In the listing below, the lines starting at the line with "Obscure and Puleng and RiskIQ" and ending at the line with "Northern Forum regions" are to be output verbatim. Images stay out of the copy.

++++

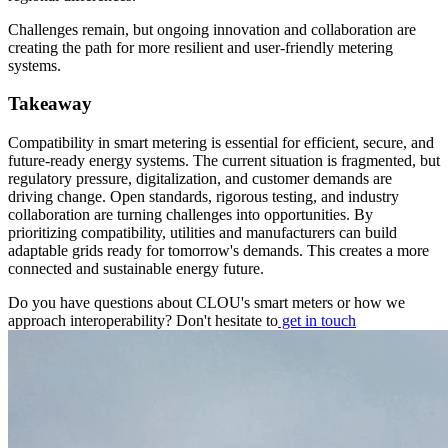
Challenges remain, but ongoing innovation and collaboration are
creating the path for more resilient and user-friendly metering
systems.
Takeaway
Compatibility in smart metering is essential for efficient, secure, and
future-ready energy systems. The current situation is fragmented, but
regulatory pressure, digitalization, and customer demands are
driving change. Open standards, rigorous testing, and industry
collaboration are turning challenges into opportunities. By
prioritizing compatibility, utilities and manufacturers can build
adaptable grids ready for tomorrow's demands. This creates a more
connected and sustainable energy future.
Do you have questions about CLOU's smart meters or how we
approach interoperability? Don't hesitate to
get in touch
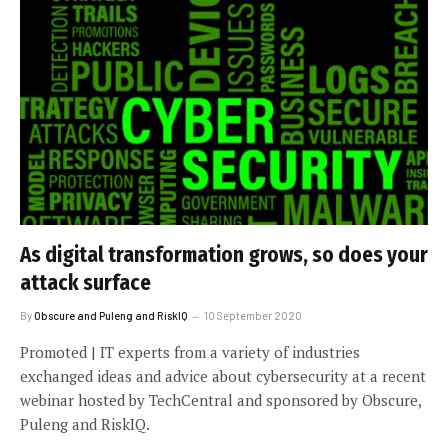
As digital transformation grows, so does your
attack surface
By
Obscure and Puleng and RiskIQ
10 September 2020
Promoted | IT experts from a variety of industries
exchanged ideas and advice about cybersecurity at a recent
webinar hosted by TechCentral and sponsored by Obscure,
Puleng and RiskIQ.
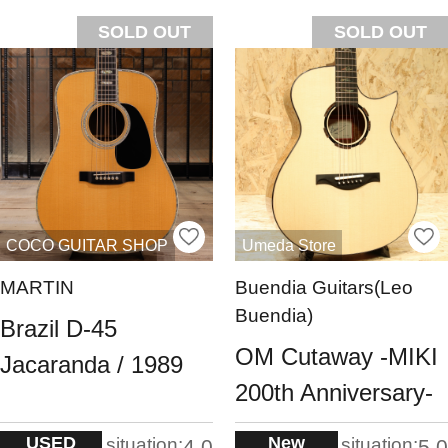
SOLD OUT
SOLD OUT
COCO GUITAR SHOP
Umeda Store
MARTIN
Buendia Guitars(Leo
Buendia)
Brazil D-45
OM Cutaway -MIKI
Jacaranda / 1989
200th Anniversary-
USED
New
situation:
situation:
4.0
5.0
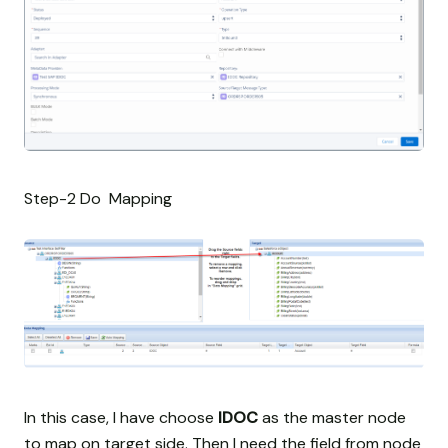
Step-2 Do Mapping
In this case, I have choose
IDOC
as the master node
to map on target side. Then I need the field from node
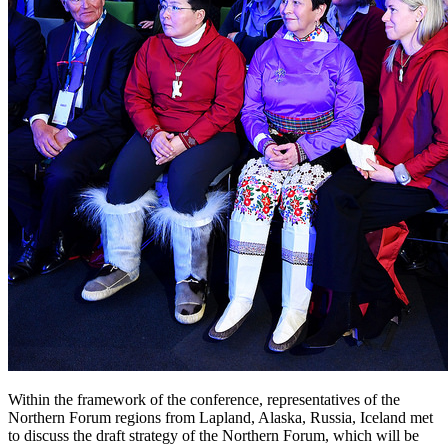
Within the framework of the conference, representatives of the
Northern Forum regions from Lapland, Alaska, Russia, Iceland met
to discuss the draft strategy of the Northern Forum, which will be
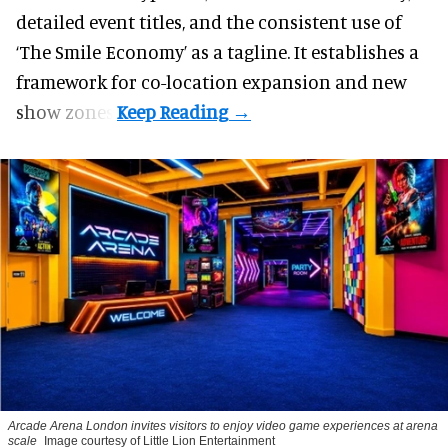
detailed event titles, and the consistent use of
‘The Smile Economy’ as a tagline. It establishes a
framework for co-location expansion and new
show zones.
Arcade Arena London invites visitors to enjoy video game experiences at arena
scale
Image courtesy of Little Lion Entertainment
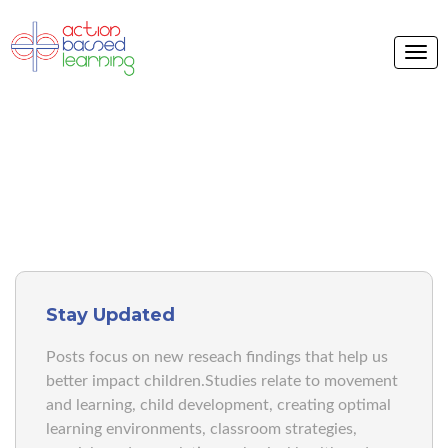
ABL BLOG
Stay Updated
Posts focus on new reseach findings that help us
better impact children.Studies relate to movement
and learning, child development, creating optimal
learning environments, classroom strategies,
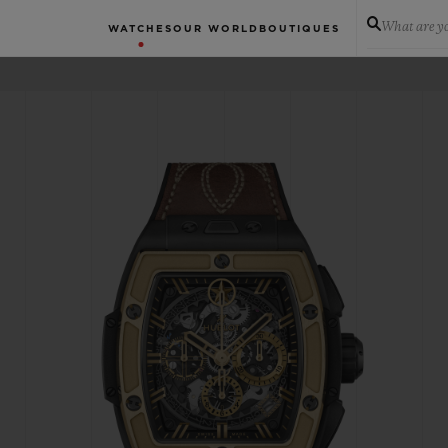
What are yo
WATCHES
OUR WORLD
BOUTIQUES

++++

## Result of the exercise
Obscure and Puleng and RiskIQ
10 September 2020
Promoted | IT experts from a variety of industries
exchanged ideas and advice about cybersecurity at a recent
webinar hosted by TechCentral and sponsored by Obscure,
Puleng and RiskIQ.
SOLD OUT
SOLD OUT
COCO GUITAR SHOP
Umeda Store
MARTIN
Buendia Guitars(Leo
Buendia)
Brazil D-45
OM Cutaway -MIKI
Jacaranda / 1989
200th Anniversary-
USED
New
situation:
situation:
4.0
5.0
Step-2 Do Mapping
In this case, I have choose
IDOC
as the master node
to map on target side. Then I need the field from node
Within the framework of the conference, representatives of the
Northern Forum regions from Lapland, Alaska, Russia, Iceland met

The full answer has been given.